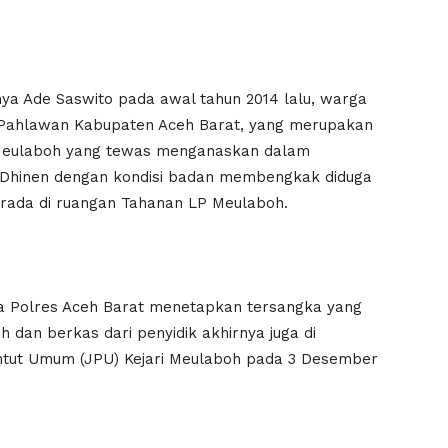
 Ade Saswito pada awal tahun 2014 lalu, warga
Pahlawan Kabupaten Aceh Barat, yang merupakan
eulaboh yang tewas menganaskan dalam
 Dhinen dengan kondisi badan membengkak diduga
erada di ruangan Tahanan LP Meulaboh.
ya Polres Aceh Barat menetapkan tersangka yang
dan berkas dari penyidik akhirnya juga di
untut Umum (JPU) Kejari Meulaboh pada 3 Desember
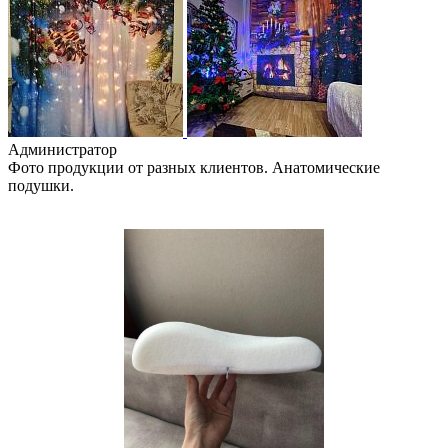
Администратор
Фото продукции от разных клиентов. Анатомические
подушки.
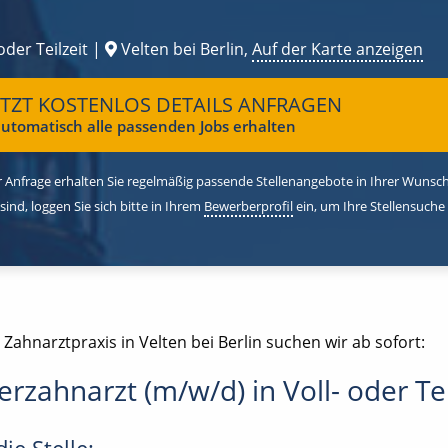
oder Teilzeit |
Velten bei Berlin,
Auf der Karte anzeigen
ETZT KOSTENLOS DETAILS ANFRAGEN
utomatisch alle passenden Jobs erhalten
 Anfrage erhalten Sie regelmäßig passende Stellenangebote in Ihrer Wunschr
 sind, loggen Sie sich bitte in Ihrem
Bewerberprofil
ein, um Ihre Stellensuche
 Zahnarztpraxis in Velten bei Berlin suchen wir ab sofort:
erzahnarzt (m/w/d) in Voll- oder Tei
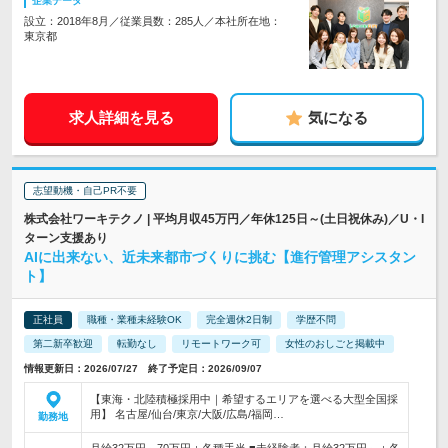
企業データ
設立：2018年8月／従業員数：285人／本社所在地：
東京都
求人詳細を見る
気になる
志望動機・自己PR不要
株式会社ワーキテクノ | 平均月収45万円／年休125日～(土日祝休み)／U・I
ターン支援あり
AIに出来ない、近未来都市づくりに挑む【進行管理アシスタン
ト】
正社員
職種・業種未経験OK
完全週休2日制
学歴不問
第二新卒歓迎
転勤なし
リモートワーク可
女性のおしごと掲載中
情報更新日：2026/07/27 終了予定日：2026/09/07
【東海・北陸積極採用中｜希望するエリアを選べる大型全国採
用】 名古屋/仙台/東京/大阪/広島/福岡…
勤務地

-- Task goal --
Among the lines above, please find those with "Meulaboh" and copy them.

-- Exercise solution --
erada di ruangan Tahanan LP Meulaboh.
untut Umum (JPU) Kejari Meulaboh pada 3 Desember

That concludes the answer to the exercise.